Data for this exercise ▸
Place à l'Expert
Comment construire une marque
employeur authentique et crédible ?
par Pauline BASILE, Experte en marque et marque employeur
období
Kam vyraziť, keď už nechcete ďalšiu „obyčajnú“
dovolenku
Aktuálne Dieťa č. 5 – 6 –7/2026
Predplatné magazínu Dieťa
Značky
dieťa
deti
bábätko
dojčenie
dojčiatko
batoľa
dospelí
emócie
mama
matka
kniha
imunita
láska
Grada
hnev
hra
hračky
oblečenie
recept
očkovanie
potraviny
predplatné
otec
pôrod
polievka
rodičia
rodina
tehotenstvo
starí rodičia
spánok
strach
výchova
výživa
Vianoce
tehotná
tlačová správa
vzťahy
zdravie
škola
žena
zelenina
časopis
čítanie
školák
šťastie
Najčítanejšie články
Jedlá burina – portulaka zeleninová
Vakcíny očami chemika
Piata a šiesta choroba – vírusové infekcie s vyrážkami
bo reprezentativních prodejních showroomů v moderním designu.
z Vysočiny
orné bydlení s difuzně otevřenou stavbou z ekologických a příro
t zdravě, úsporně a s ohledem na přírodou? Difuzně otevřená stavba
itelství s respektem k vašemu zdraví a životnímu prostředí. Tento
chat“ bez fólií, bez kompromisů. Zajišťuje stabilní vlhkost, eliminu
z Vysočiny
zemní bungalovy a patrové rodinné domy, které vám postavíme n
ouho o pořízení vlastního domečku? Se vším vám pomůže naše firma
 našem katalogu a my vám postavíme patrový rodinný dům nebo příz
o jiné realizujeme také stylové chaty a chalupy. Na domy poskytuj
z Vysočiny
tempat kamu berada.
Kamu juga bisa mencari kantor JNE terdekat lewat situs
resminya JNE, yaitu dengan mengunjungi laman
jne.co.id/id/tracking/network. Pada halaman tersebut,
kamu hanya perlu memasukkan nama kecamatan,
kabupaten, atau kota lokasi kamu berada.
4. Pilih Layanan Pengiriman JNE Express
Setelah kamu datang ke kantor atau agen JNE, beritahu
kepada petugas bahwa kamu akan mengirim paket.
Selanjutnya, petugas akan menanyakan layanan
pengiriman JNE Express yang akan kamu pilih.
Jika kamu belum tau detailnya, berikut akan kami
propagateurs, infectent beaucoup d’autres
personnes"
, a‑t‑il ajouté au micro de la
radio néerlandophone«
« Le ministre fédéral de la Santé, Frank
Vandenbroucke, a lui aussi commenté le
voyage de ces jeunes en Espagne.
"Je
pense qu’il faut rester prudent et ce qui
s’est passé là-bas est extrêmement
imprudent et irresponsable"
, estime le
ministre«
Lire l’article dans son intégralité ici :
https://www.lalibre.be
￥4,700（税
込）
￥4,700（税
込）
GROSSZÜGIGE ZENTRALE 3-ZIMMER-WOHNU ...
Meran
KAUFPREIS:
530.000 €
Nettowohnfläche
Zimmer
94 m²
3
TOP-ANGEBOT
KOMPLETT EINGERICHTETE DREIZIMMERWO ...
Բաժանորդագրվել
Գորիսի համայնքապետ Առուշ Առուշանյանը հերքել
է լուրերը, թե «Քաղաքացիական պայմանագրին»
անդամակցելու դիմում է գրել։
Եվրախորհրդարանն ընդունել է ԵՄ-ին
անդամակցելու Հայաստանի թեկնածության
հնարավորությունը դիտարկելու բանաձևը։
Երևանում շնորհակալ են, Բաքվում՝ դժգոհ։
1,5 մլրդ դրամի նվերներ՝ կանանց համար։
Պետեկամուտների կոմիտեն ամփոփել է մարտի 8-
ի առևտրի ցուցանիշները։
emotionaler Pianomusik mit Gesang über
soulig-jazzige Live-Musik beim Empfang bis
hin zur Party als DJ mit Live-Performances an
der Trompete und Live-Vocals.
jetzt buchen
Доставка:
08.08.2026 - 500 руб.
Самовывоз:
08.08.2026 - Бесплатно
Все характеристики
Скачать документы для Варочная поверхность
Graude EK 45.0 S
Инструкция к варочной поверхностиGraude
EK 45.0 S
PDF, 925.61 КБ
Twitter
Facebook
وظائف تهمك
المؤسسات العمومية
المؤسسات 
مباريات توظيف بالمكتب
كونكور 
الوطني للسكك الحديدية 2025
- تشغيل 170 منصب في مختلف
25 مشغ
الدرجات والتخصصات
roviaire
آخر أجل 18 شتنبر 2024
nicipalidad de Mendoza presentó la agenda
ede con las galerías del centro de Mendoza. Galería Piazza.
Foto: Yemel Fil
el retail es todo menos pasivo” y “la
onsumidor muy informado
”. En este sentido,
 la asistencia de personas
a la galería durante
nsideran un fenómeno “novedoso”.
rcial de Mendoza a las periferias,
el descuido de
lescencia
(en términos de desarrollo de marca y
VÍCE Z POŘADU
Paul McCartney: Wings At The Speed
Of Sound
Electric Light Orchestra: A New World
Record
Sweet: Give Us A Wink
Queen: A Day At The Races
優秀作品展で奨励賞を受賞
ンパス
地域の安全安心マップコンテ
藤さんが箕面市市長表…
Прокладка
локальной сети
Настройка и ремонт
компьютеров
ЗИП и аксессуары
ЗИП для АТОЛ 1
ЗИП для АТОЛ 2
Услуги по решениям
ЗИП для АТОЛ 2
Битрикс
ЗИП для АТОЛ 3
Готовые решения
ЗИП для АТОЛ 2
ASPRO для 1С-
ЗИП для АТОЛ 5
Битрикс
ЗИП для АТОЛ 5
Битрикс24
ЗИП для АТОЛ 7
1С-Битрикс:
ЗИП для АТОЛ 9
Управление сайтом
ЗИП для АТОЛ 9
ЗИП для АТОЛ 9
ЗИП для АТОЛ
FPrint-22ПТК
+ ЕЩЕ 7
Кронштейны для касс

What the task asks ▸ If a line above includes the string "atau", pick it out.

Problem solution ▸
kabupaten, atau kota lokasi kamu berada.
Setelah kamu datang ke kantor atau agen JNE, beritahu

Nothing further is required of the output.